College of the University of St Andrews

New College is a planned new college of the University of St Andrews, first announced in 2022, to be located on the former site of Madras College, which the university acquired in 2021. It will be the fourth college at the university, after United College, St Mary's College and St Leonard's College. The college will house the newly established St Andrews Business School, formed from the Schools of Economics and Finance, and Management, alongside the School of International Relations.

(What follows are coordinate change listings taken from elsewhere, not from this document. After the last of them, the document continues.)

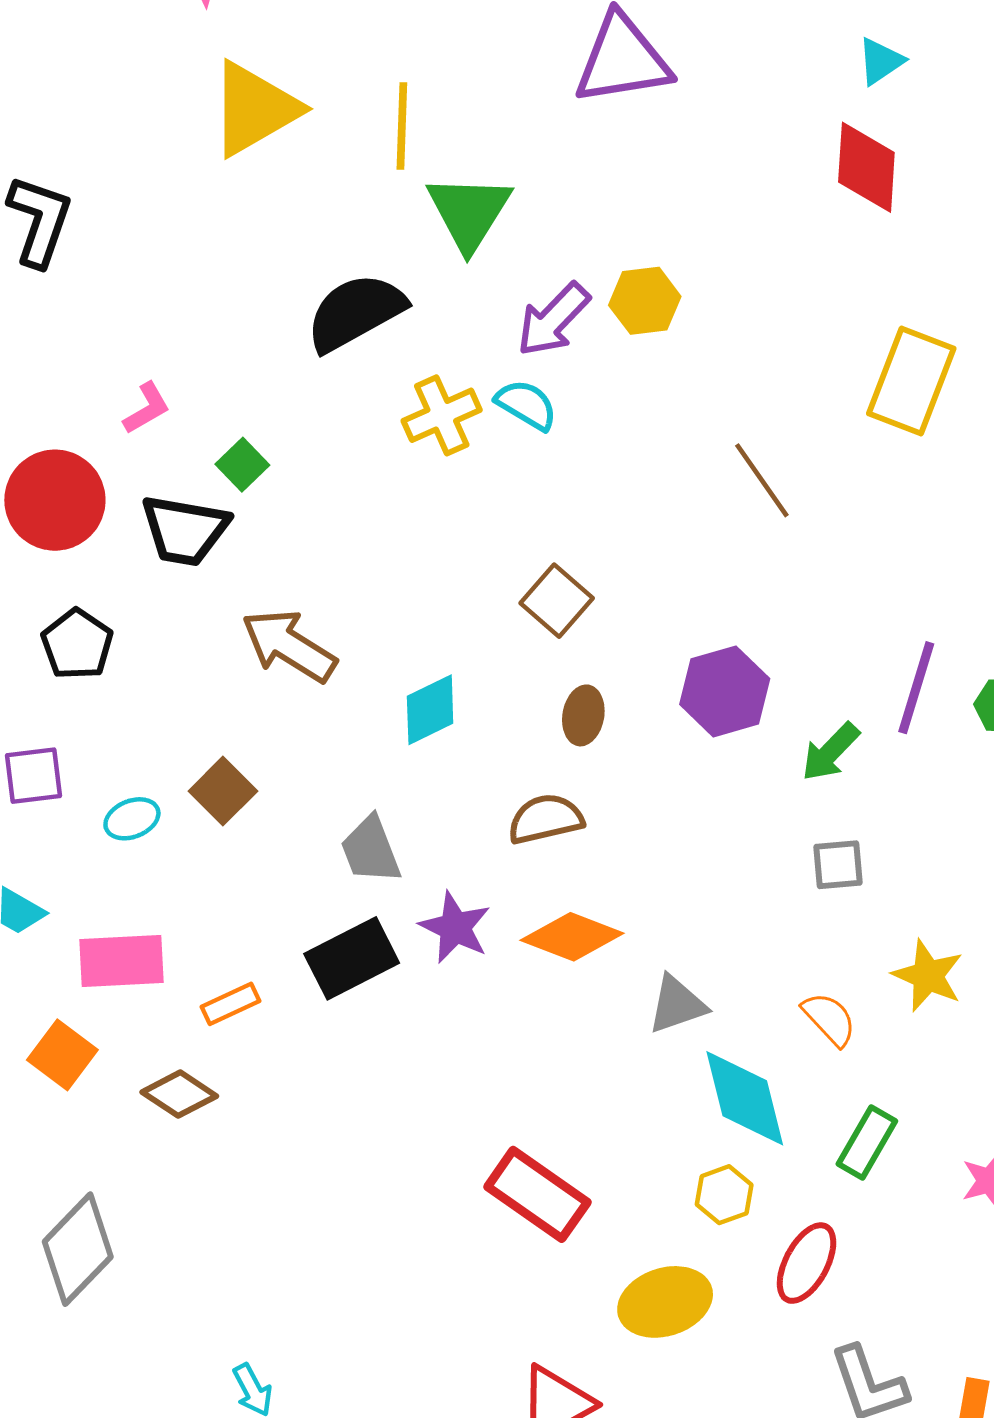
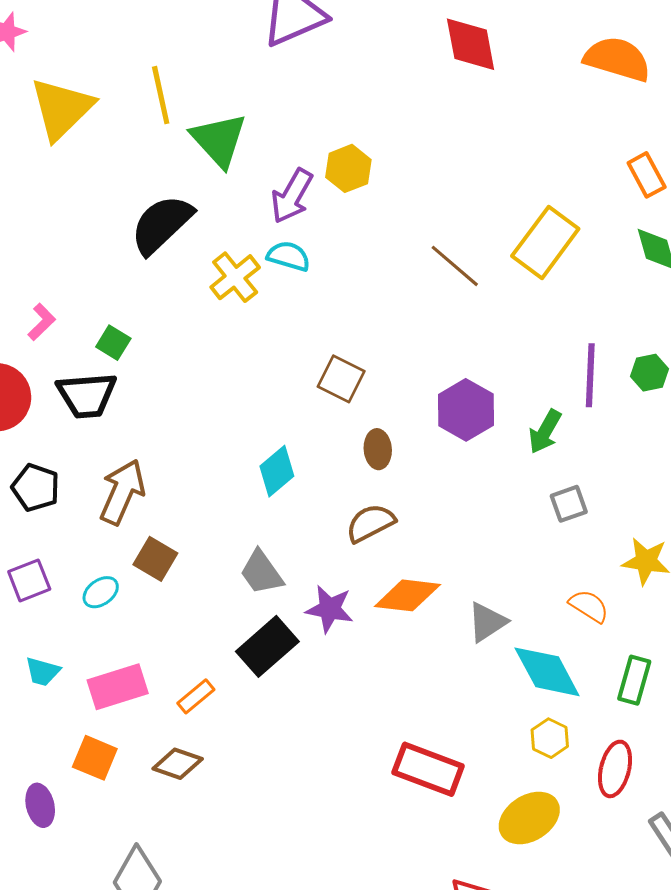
yellow rectangle: (911, 381) -> (545, 242), moved, turned 30
brown arrow: (289, 646) -> (122, 492), moved, turned 96

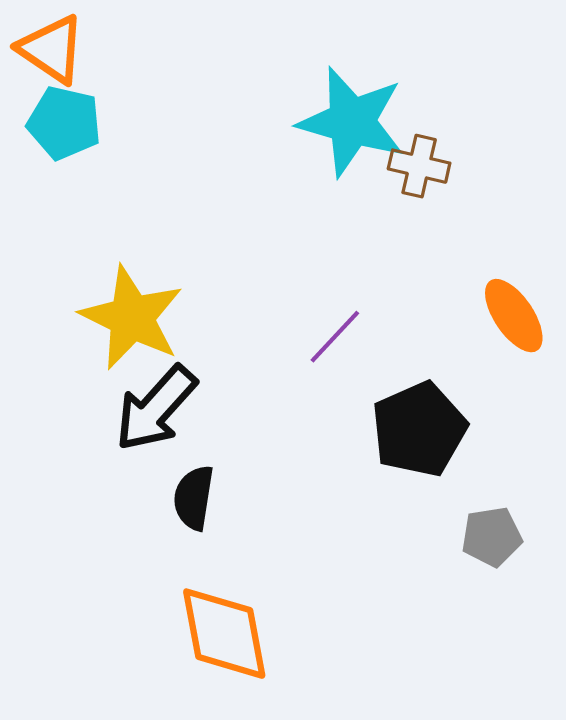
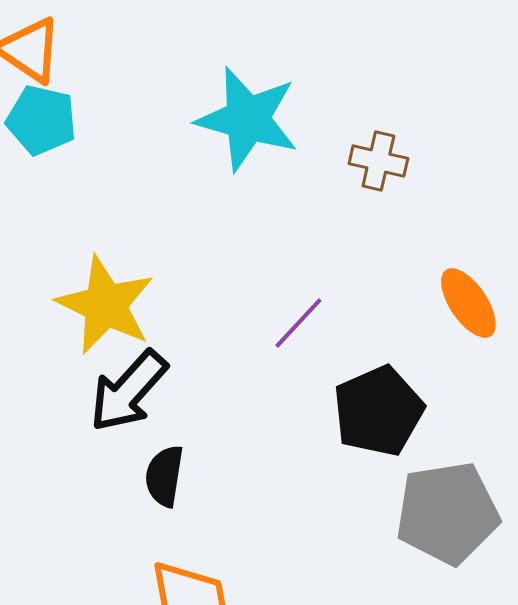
cyan star: (352, 122) -> (247, 119), moved
gray pentagon: (492, 537) -> (447, 513), size x1.8

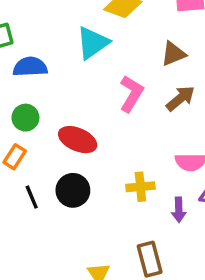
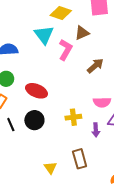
cyan triangle: (93, 43) -> (44, 35), turned -30
brown triangle: (173, 54) -> (82, 33), moved
pink L-shape: (131, 94) -> (66, 50), moved

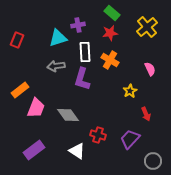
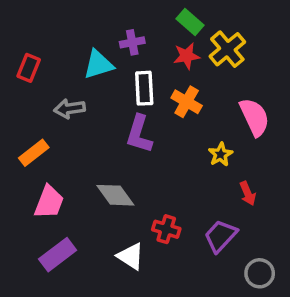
yellow cross: (147, 27) -> (227, 49), moved
gray arrow: (56, 66) -> (69, 109), moved
pink semicircle: (150, 69) -> (255, 117), size x1.6
pink trapezoid: (36, 108) -> (49, 202), moved

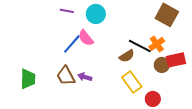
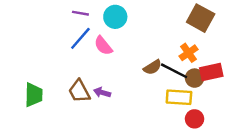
blue line: (72, 44) -> (80, 38), moved
black line: (140, 46) -> (174, 71), moved
yellow rectangle: (132, 82) -> (179, 97), moved, turned -50
red circle: (153, 99) -> (195, 119), moved

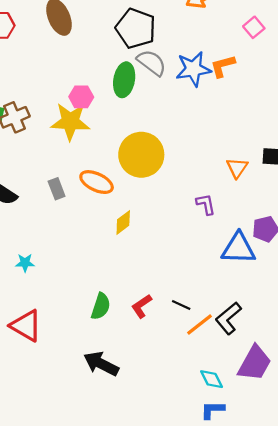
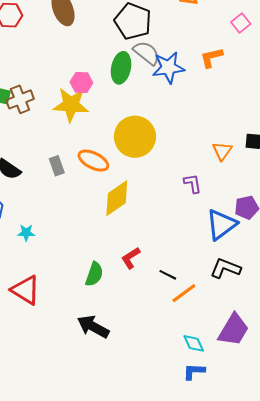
blue star: (193, 69) -> (168, 67), moved
yellow diamond: (123, 222) -> (117, 198), size x1.6
blue triangle: (238, 248) -> (221, 224), turned -40
red L-shape: (142, 306) -> (131, 258), moved
black L-shape: (228, 318) -> (225, 268), moved, turned 60

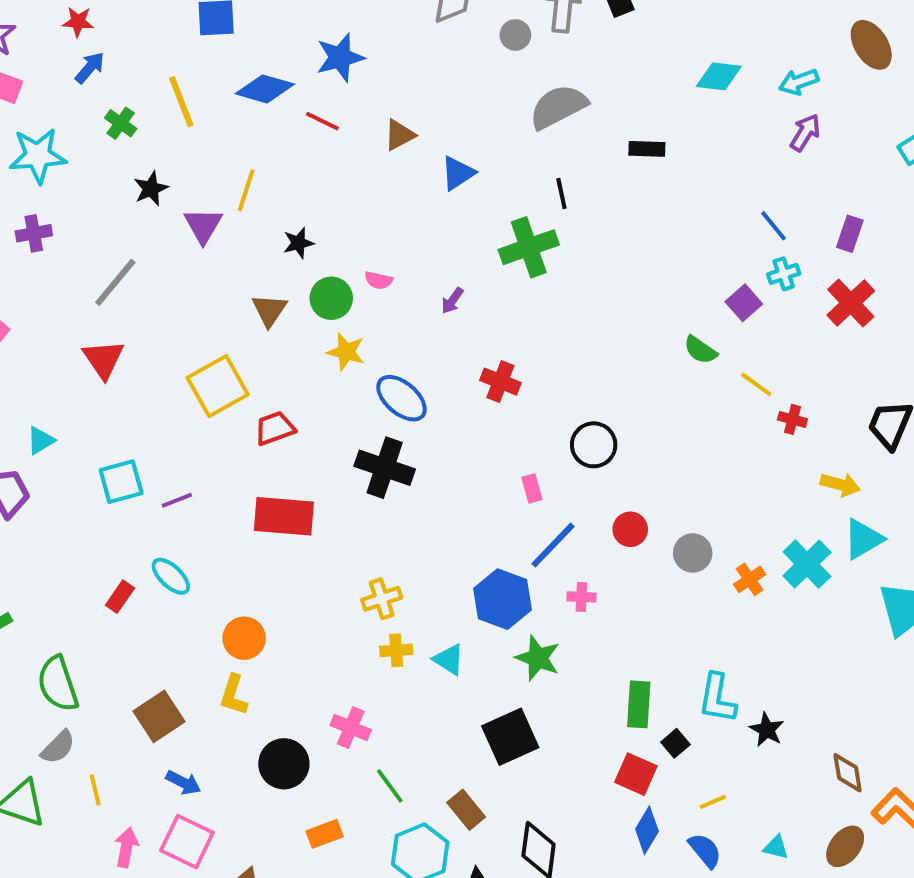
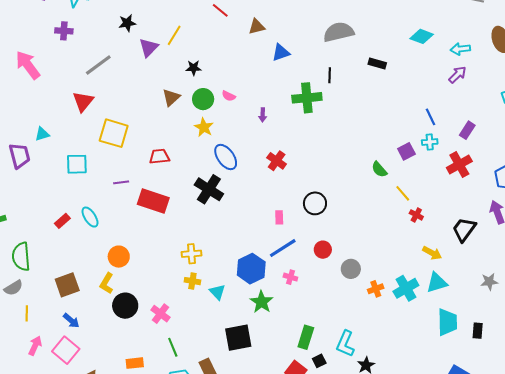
purple arrow: (452, 301) -> (263, 115), turned -48
yellow square: (218, 386) -> (114, 133), moved, turned 32
purple line: (177, 500) -> (121, 182), moved
black circle: (284, 764) -> (125, 306), moved

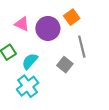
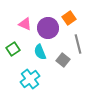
cyan semicircle: (30, 61) -> (40, 52), moved, turned -63

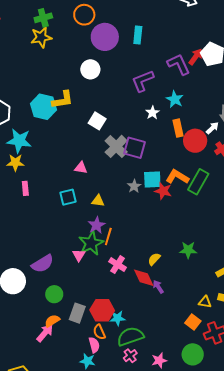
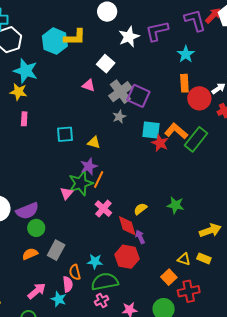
white star: (152, 113) -> (129, 37), moved, size x1.5
pink triangle: (81, 168) -> (88, 85), moved
gray star: (134, 186) -> (119, 117), moved
purple semicircle: (43, 264) -> (27, 211), moved
red hexagon: (102, 310) -> (127, 257), moved
pink arrow: (45, 333) -> (37, 291), moved

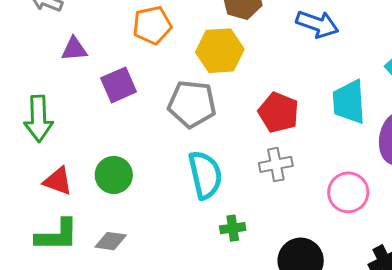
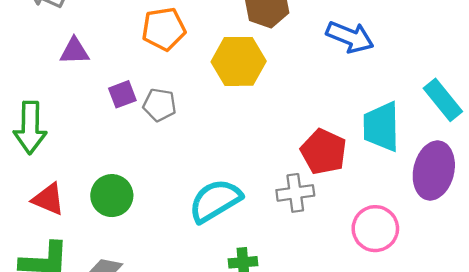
purple square: (119, 85) -> (122, 94), size x0.7
gray pentagon: (192, 104) -> (160, 105), moved, size x0.6
red pentagon: (278, 112) -> (324, 152), moved
cyan semicircle: (205, 175) -> (215, 201), turned -111

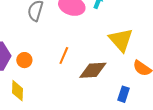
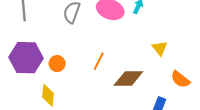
yellow triangle: (121, 40) -> (160, 48), size x0.6

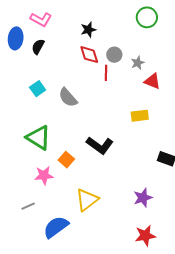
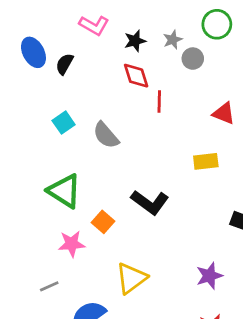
pink L-shape: (41, 19) -> (94, 25), moved
blue ellipse: (16, 38) -> (33, 52), turned -35
gray circle: (114, 55) -> (193, 59), moved
gray star: (138, 63) -> (173, 40), moved

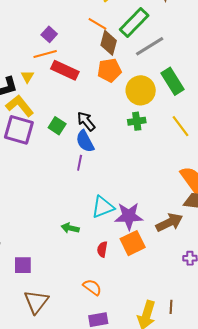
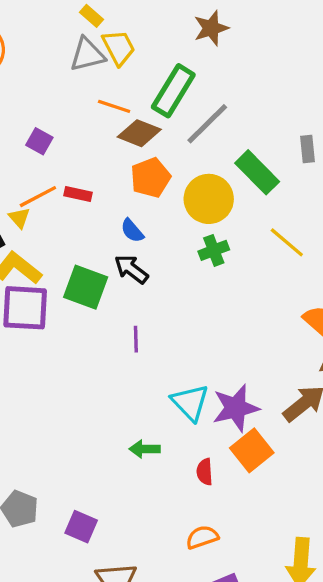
brown diamond: (109, 43) -> (139, 133), turned -70
orange line: (45, 54) -> (38, 197), moved
red rectangle: (65, 70) -> (78, 194), size x0.6
green square: (57, 126) -> (86, 287), size x1.5
blue semicircle: (85, 141) -> (132, 231), moved, size x0.7
cyan triangle: (103, 207) -> (190, 403), turned -40
purple square: (23, 265) -> (81, 527), turned 36
orange semicircle: (92, 287) -> (202, 537), turned -42

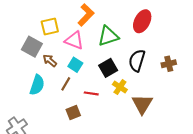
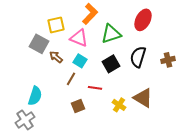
cyan semicircle: (37, 85) -> (35, 96), moved
yellow cross: (120, 87) -> (119, 105), moved
brown triangle: (142, 104) -> (143, 98), turned -30

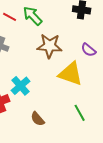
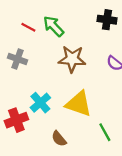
yellow triangle: (71, 74) -> (79, 104), moved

It is expected to cost £142 million, and will be funded primarily through philanthropy from alumni and private donors as part of the University's "Making Waves" campaign. The architectural firm WilkinsonEyre were appointed to design the project.

== History ==
The plans for a new college were first announced by the university in 2022, having acquired the former site of Madras College the previous year; the central building of which is Grade A-listed.

In May 2025, the Garfield Weston Foundation made a £5 million donation, bringing the total amount raised to £41 million. The university also requested planning permission to cover the courtyard of Madras College.

In January 2026, the Fife Council planning committee unanimously granted planning permission for the development of the site comprising a new entrance pavilion, a 250-seat lecture theatre, a glazed enclosure over the central courtyard, and extensive renovations and extensions to the existing buildings. In addition to the donation from Garfield Weston, further philanthropic funds of £15 million from the Oak Foundation and $5 million from long-standing US supporters and St Andrews residents, Wendy and George David, were reported.